Noting that those elections provide ‘the people’ an opportunity to exercise their power, Sani added that when democratic leaders make it impossible for people to vote their choices or violate the rules of engagement, the military finds an excuse to intervene under the guise that democracy is suffocated.
Civil Rights Leader, Senator Shehu Sani, has identified the failure of civilian governance to address the issue of poverty and insecurity as the chief reason for the recent wave of coups happening across Africa.
The President of the Civil Rights Congress of Nigeria (CRCN) expressed this position on Friday as a response to his recent tweet urging Africans and all stakeholders to move from asking why military coups were rampant to interrogating why democracy was failing on the continent.
This and much more, he explained during a discourse held in commemoration of this year’s International Day of Democracy (IDD 2023) by OrderPaper Nigeria as part of its online parliament series, OrderPaper Parliamentary Engagement Nigeria (OPEN Space).
Condemning the spate of coups around the sub-region and the continent, Sani further explained the connection between elections and military interventions, stressing that the election of leaders into various offices for specific terms is one of the fundamental differences between a military regime and democracy.

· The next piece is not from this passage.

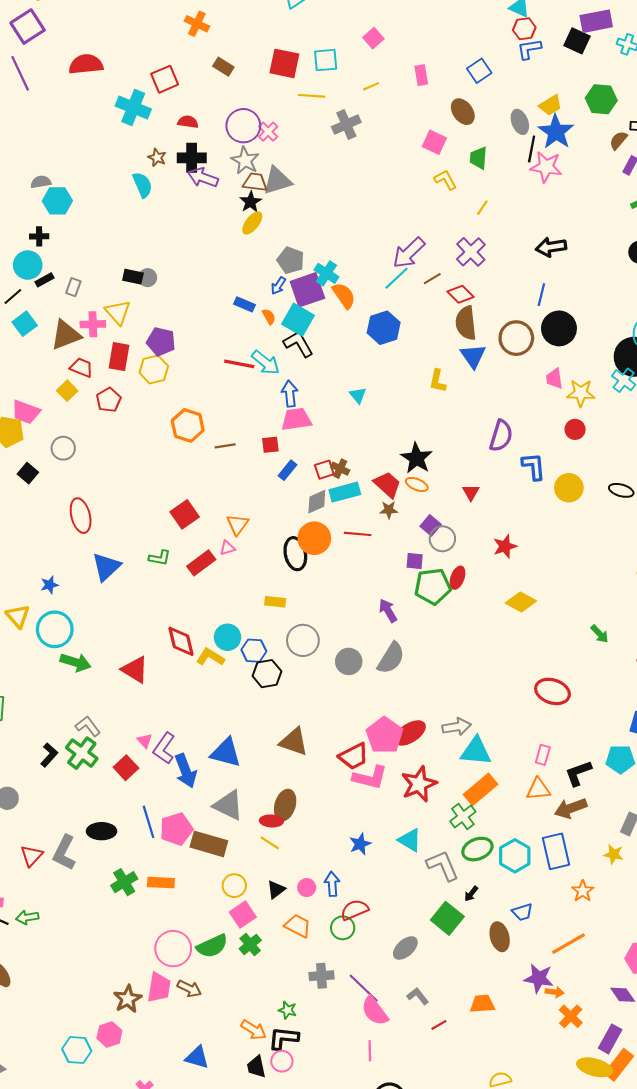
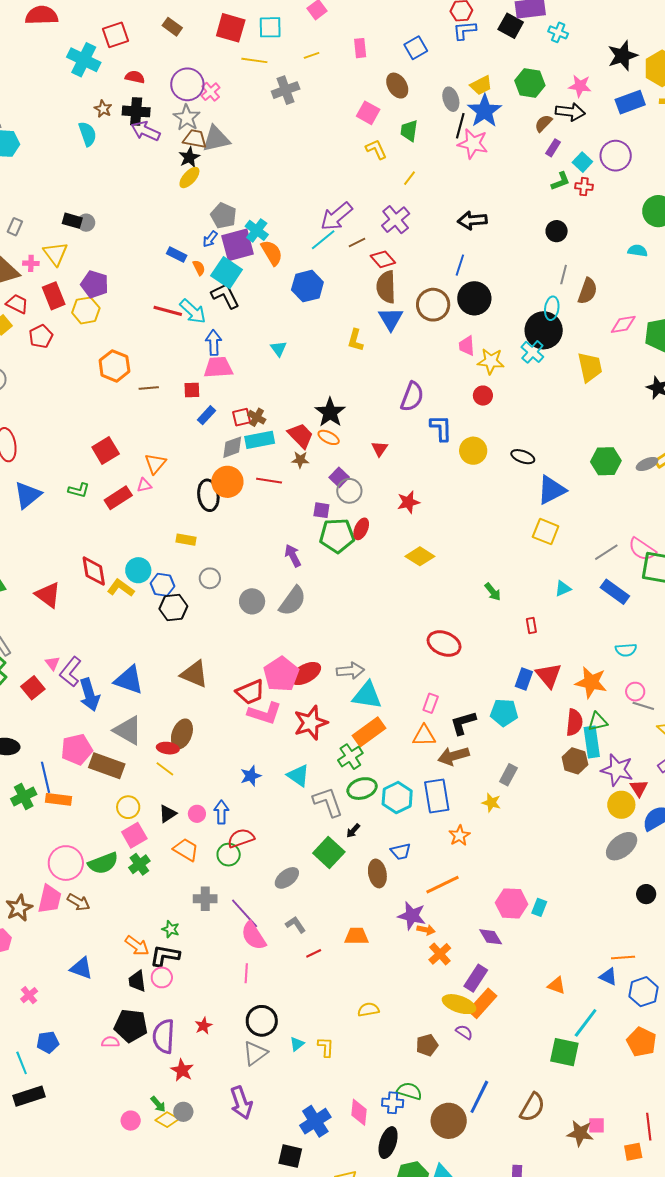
pink cross: (93, 324) -> (31, 263), size x0.7
red rectangle: (119, 357) -> (54, 296), turned -36
gray circle: (303, 640) -> (210, 578), size x0.7
blue line: (148, 822) -> (46, 777), moved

Noting that those elections provide ‘the people’ an opportunity to exercise their power, the former federal lawmaker added that when democratic leaders make it impossible for people to vote their choices or violate the rules of engagement, the military finds an excuse to intervene under the guise that democracy is suffocated. According to him, they take over power by force because even the civilians are in the habit of doing so.
“One of the fundamental differences between a military regime and a democracy is that a civilian regime is crafted with elections, where persons are elected into office for a specific term. Now you ask yourself whether what has been happening in Nigeria since 1999 is a democracy when people have to pay hefty sums of money to delegates to vote for them and pay money to party executives to endorse them and share rice, food, share so many things for people to vote for them.
Ask yourself what is written in the Constitution. So you monetise the process and even turn it hereditary. Governors are now placing their sons or wives as members of the National or State Houses of Assembly, locking all sorts and making it difficult for the opposition to get into government based on the acceptable rule.
When you suffocate democracy, make it impossible for people to vote their choices. When the rules of engagement are violated, when a country is run according to the interest of those in power, then you have created a conducive atmosphere for military takeover of power. Even the military will tell you that what is currently practised is not democracy. They are taking over power by force because even the civilians are in the habit of doing that,” he explained.
Explaining that reforms in the judiciary were still needed to ensure democracy thrives, the Pro-Democracy Activist pointed out the recent trend in Nigeria where elections are manipulated, and the victims (of electoral malpractices) are brazenly told to seek redress in court.
“You rig elections as a member of the House of Reps, it is been rigged, and somebody will tell you to go to court, and courts are been manipulated for someone to take over the whole place is been blocked. What do you expect? And I am not talking in the context of 2023.
I was one of those persons in 1995 who were arrested. I was just 27, and I was arrested for coup plotting. I spent over four years in prison under military rule alongside Dr. Beko Ransome Kuti and other journalists.
That was military rule for you. So, if you ask yourself if all those factors that differentiate military rule have been erased, what do you expect? The person who took over power in Guinea started (with) the issue of elections. Mali started (with the issue of) elections, Burkina Faso started (with) the same thing, Niger and Gabon; the same thing,” Sani explained.
The International Day of Democracy Discourse, moderated by Temidayo Taiwo-Sidiq and Uchepuh Blessing Simon, served as a platform for meaningful dialogue on critical issues related to democracy, parliamentary elections and civic engagement, with the aim of strengthening democratic processes in Nigeria and beyond.
Put together by OrderPaper Nigeria, the country’s foremost independent parliamentary monitoring organisation and policy think tank that serves as a bridge between the people and parliament, this special episode of the OPEN Space is the seventh in the year 2023 and was arranged to mark the 15th celebration of the International Day of Democracy with the ‘Empowering the Next Generation,’ which was celebrated globally on September 15.
The discourse is part of OrderPaper’s mandate (using its convening power) to rally the voices that matter (Members of Parliaments- past and present, public servants, civil society, the media, academia and active citizens) to discuss key issues around the institution of parliament globally, all geared towards ensuring effective service delivery and the strengthening of democracy.
An initiative in furtherance of OrderPaper’s mission to provide simple and authoritative parliamentary data that empowers citizens to take action and enable informed decision-making by public and private entities, it is anchored on our vision to become the most authoritative organisation of choice and reference for parliamentary reporting, advocacy and public policy advisory in Africa.